Data records:
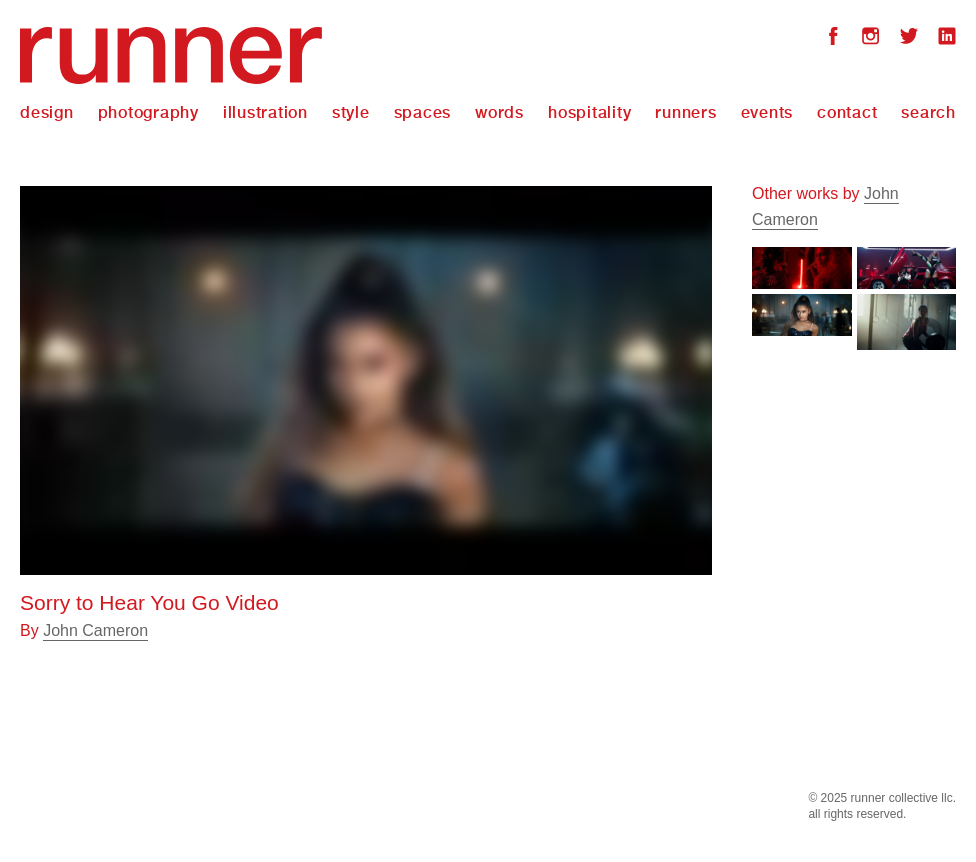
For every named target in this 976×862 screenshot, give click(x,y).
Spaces (423, 112)
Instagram (871, 38)
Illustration (265, 112)
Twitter (909, 38)
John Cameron (95, 630)
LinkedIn (947, 38)
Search (928, 112)
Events (767, 112)
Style (351, 112)
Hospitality (589, 112)
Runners (685, 112)
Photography (148, 112)
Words (499, 112)
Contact (847, 112)
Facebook (833, 38)
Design (47, 112)
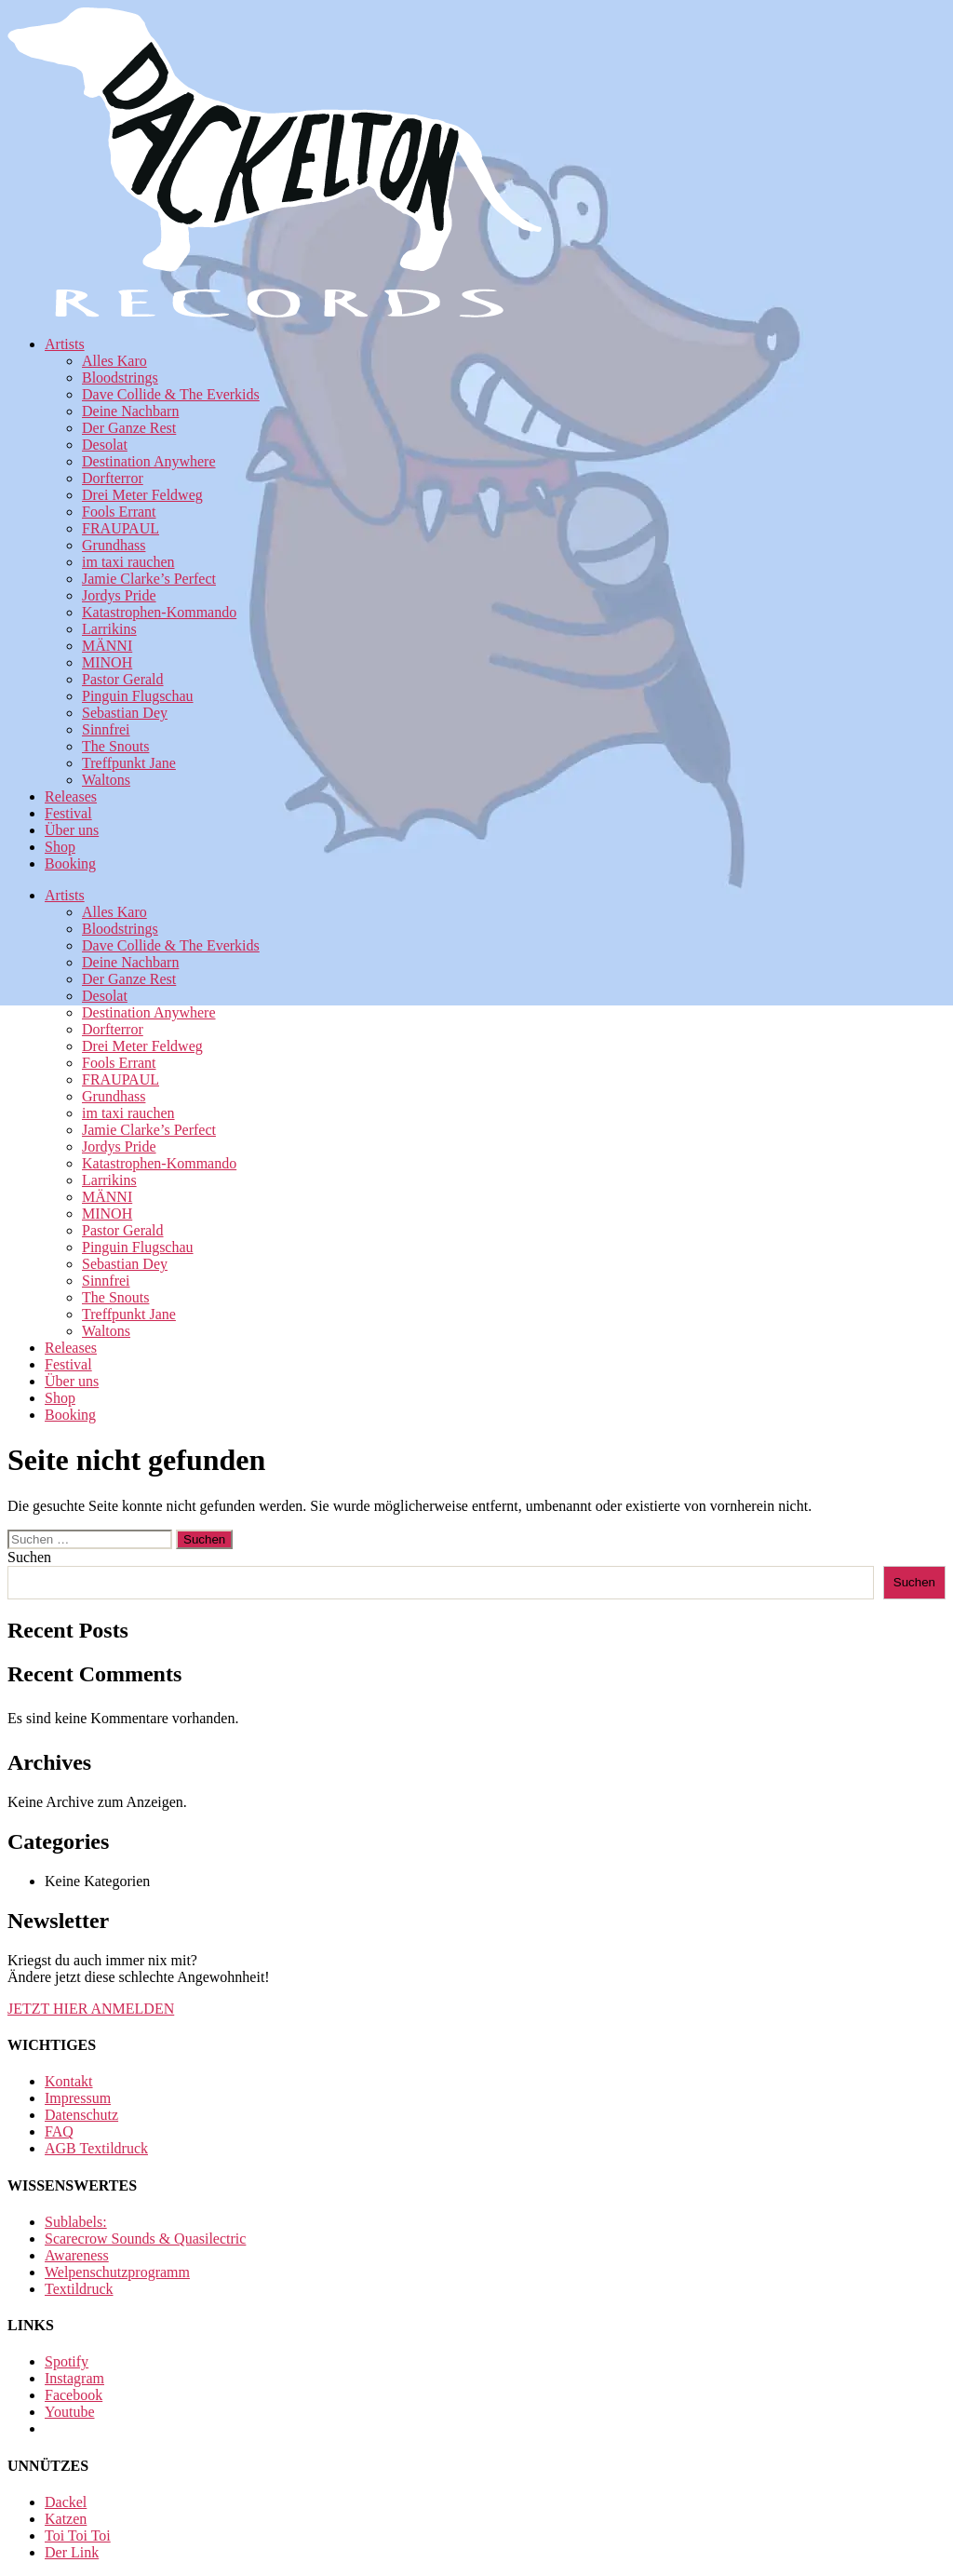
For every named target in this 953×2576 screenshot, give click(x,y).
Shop (60, 847)
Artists (65, 344)
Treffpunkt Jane (129, 763)
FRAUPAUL (120, 528)
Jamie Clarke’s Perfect (149, 579)
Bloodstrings (120, 377)
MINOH (107, 662)
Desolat (105, 444)
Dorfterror (112, 478)
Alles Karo (114, 361)
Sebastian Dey (125, 713)
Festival (68, 813)
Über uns (72, 830)
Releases (71, 796)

» **Problem to solve**:
Nothing but the lines from the first line of the data through the line with "For every named target in this 953×2576" belongs in the answer, copied exactly and without pictures.

» **Answer to this exercise**:
For every named target in this 976×862 screenshot, give click(x,y).
Spaces (423, 112)
Instagram (871, 38)
Illustration (265, 112)
Twitter (909, 38)
John Cameron (95, 630)
LinkedIn (947, 38)
Search (928, 112)
Events (767, 112)
Style (351, 112)
Hospitality (589, 112)
Runners (685, 112)
Photography (148, 112)
Words (499, 112)
Contact (847, 112)
Facebook (833, 38)
Design (47, 112)
For every named target in this 953×2576 screenshot, give click(x,y).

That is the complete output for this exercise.